Although the average age of the HIV-positive population is increasing, in both richer and poorer countries, and though sex between older people has often been cited as a possible risk factor for HIV, there has been surprisingly little investigation into the sex lives of people with HIV who are over the age of 50.

A small qualitative study presented to the Tenth AIDS Impact conference of 38 people with HIV in Montreal, Canada, equally balanced between different affected groups, sought to establish patterns of sexual activity in this population and to ask people about the factors behind their behaviour.

Its primary finding was that HIV-positive people, at least in this group, were having relatively little sex – and not always by choice. It also found clear differences between men and women, gay and straight, and injecting drug user (IDU) and non-IDU respondents.

Presenter Isabelle Wallach of the Clinique l'Actuel in Montreal told the conference that in Canada, in 2008, 15.3% of new HIV diagnoses involved people aged 50 years and over, and one-quarter of the HIV-positive population is now over 50. Her team's study aimed therefore to document the experiences of sex and relationships in a group of people with HIV who were over 50, with a view to shedding light on the intersection of HIV, sex and ageing.
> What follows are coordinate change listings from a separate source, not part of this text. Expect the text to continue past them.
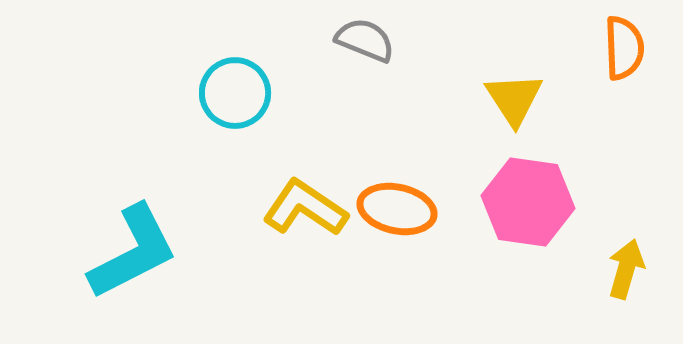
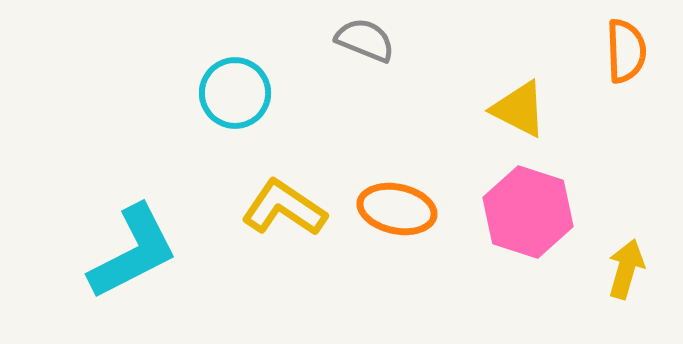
orange semicircle: moved 2 px right, 3 px down
yellow triangle: moved 5 px right, 10 px down; rotated 30 degrees counterclockwise
pink hexagon: moved 10 px down; rotated 10 degrees clockwise
yellow L-shape: moved 21 px left
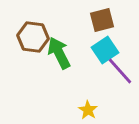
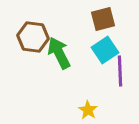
brown square: moved 1 px right, 1 px up
purple line: rotated 40 degrees clockwise
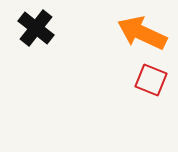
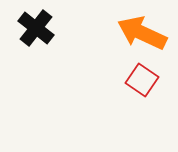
red square: moved 9 px left; rotated 12 degrees clockwise
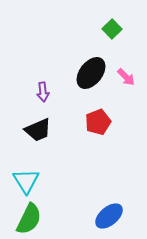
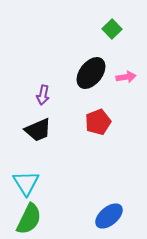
pink arrow: rotated 54 degrees counterclockwise
purple arrow: moved 3 px down; rotated 18 degrees clockwise
cyan triangle: moved 2 px down
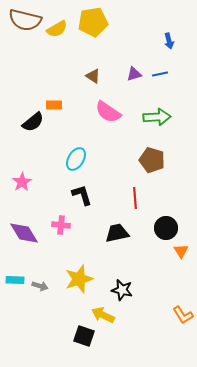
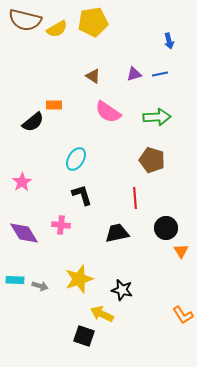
yellow arrow: moved 1 px left, 1 px up
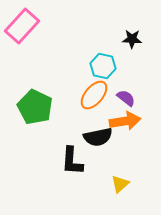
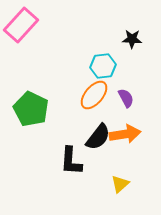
pink rectangle: moved 1 px left, 1 px up
cyan hexagon: rotated 20 degrees counterclockwise
purple semicircle: rotated 24 degrees clockwise
green pentagon: moved 4 px left, 2 px down
orange arrow: moved 13 px down
black semicircle: rotated 40 degrees counterclockwise
black L-shape: moved 1 px left
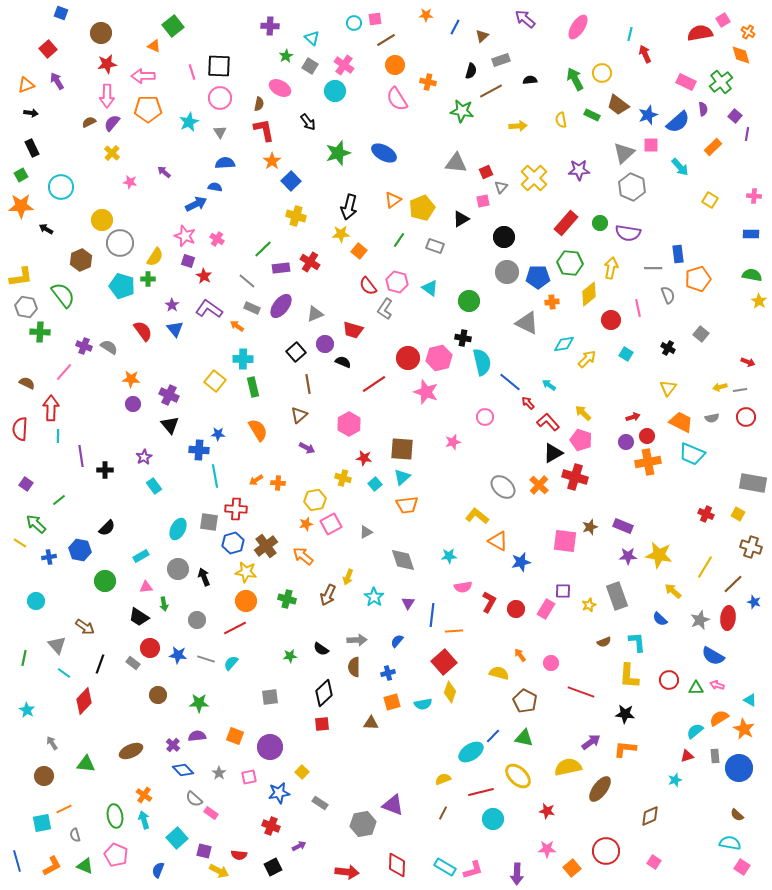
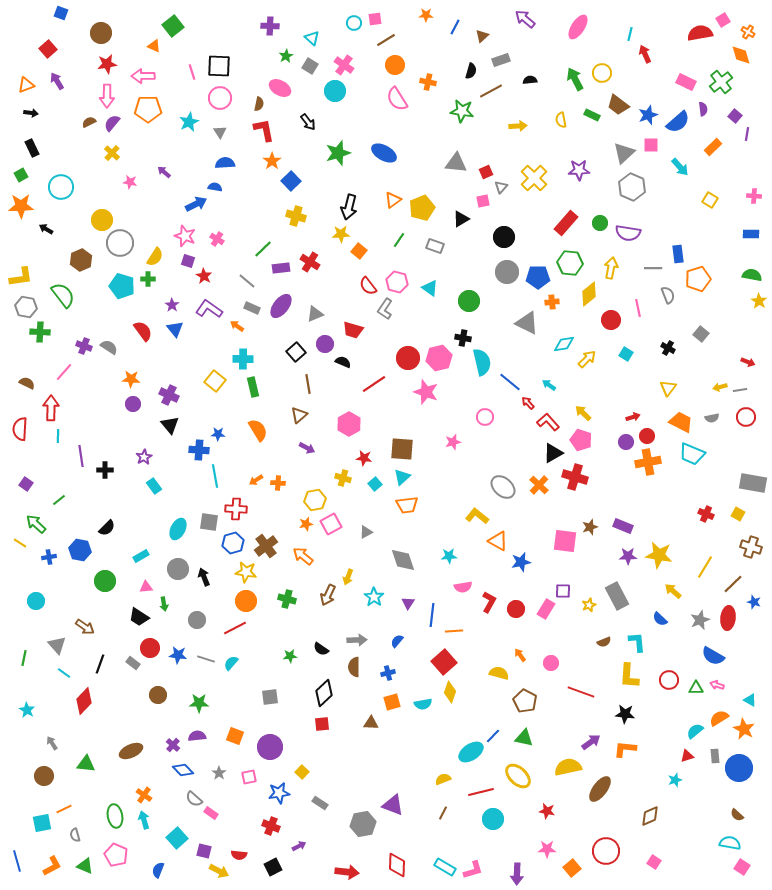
gray rectangle at (617, 596): rotated 8 degrees counterclockwise
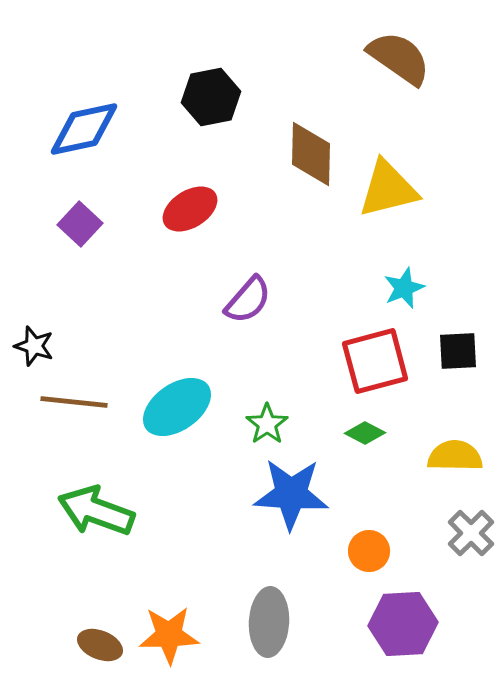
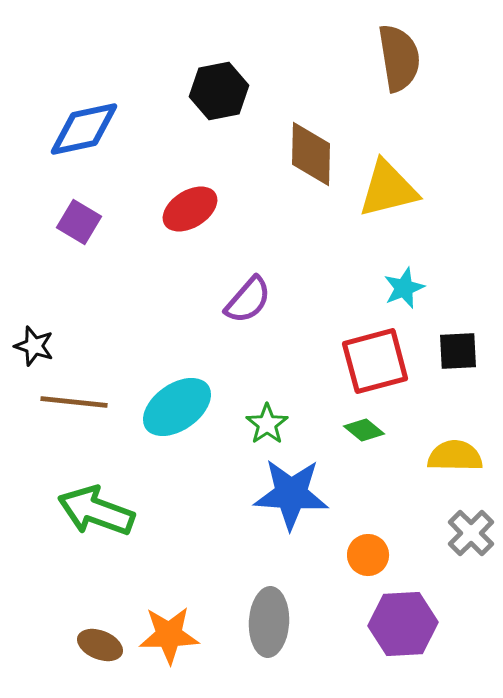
brown semicircle: rotated 46 degrees clockwise
black hexagon: moved 8 px right, 6 px up
purple square: moved 1 px left, 2 px up; rotated 12 degrees counterclockwise
green diamond: moved 1 px left, 3 px up; rotated 12 degrees clockwise
orange circle: moved 1 px left, 4 px down
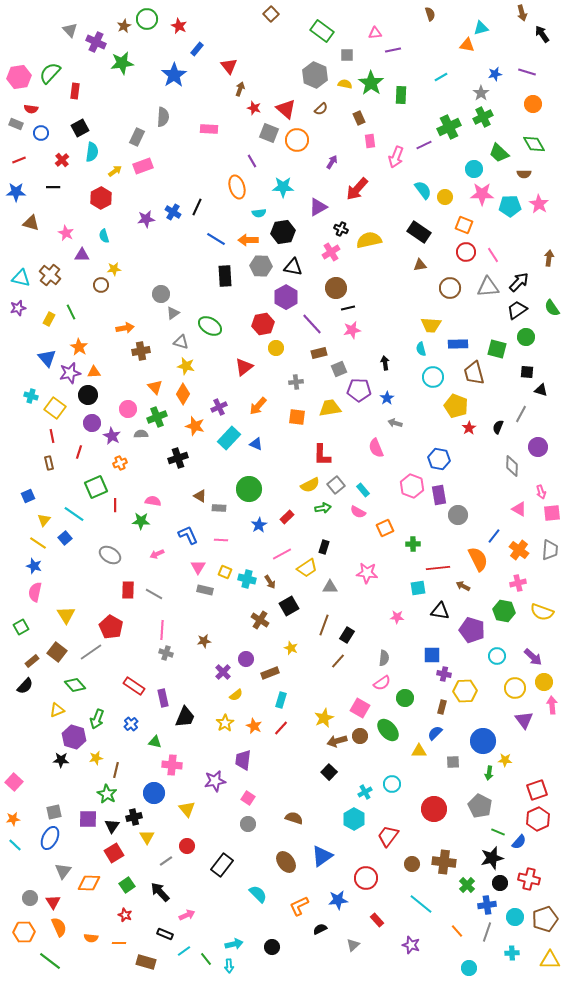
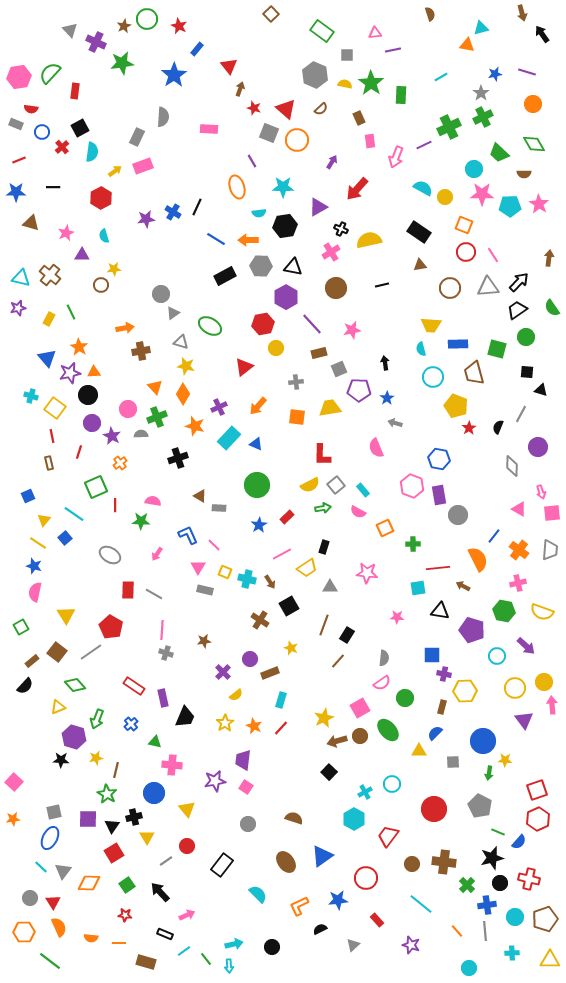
blue circle at (41, 133): moved 1 px right, 1 px up
red cross at (62, 160): moved 13 px up
cyan semicircle at (423, 190): moved 2 px up; rotated 24 degrees counterclockwise
black hexagon at (283, 232): moved 2 px right, 6 px up
pink star at (66, 233): rotated 21 degrees clockwise
black rectangle at (225, 276): rotated 65 degrees clockwise
black line at (348, 308): moved 34 px right, 23 px up
orange cross at (120, 463): rotated 16 degrees counterclockwise
green circle at (249, 489): moved 8 px right, 4 px up
pink line at (221, 540): moved 7 px left, 5 px down; rotated 40 degrees clockwise
pink arrow at (157, 554): rotated 32 degrees counterclockwise
purple arrow at (533, 657): moved 7 px left, 11 px up
purple circle at (246, 659): moved 4 px right
pink square at (360, 708): rotated 30 degrees clockwise
yellow triangle at (57, 710): moved 1 px right, 3 px up
pink square at (248, 798): moved 2 px left, 11 px up
cyan line at (15, 845): moved 26 px right, 22 px down
red star at (125, 915): rotated 16 degrees counterclockwise
gray line at (487, 932): moved 2 px left, 1 px up; rotated 24 degrees counterclockwise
The study consisted of individual semi-structured in-depth interviews, with an average duration of two and a half hours, in 38 people with HIV aged 50-74 years.

Twelve gay men, twelve heterosexual men, and 14 women took part in the study. Twelve participants were of non-white ethnicity and eight had acquired HIV through injecting drug use.

Out of the 38 interviewees, only 13 were currently in a relationship, and while nine said they were happy in it, four stated they were having difficulties in the relationship.

Of the 25 single people, eleven stated that it was their choice to be single, while the other 14 said they were unwillingly so and would like a relationship. There was a clear gender divide here: while seven of the women were single by choice, only one of the men was.

Only five out of the 38 interviewees defined themselves as 'actively sexual' and 17 stated they were not having sex at all. Again, there was a clear sexuality and gender divide here: ten of the 14 women and seven out of eight injecting drug users said they were having no sex, but none of the gay men.

This left 16 interviewees who were having some sex but described their sex lives as "slow or not very active".

The qualitative interviews shed a lot of light on participant's views of sex.

Six stated that fear of transmitting HIV was important to them while four stated the death of a partner to AIDS had changed their attitude towards sex (none of the qualitative attitudes explored are exclusive: participants could hold a number of different attitudes).

Stigmatisation and disclosure was one of the most common reasons cited for problems with sex. One 65-year-old gay man said “Nowadays, sometimes, I meet someone, if I tell him 'I am positive', whoops, he is gone.”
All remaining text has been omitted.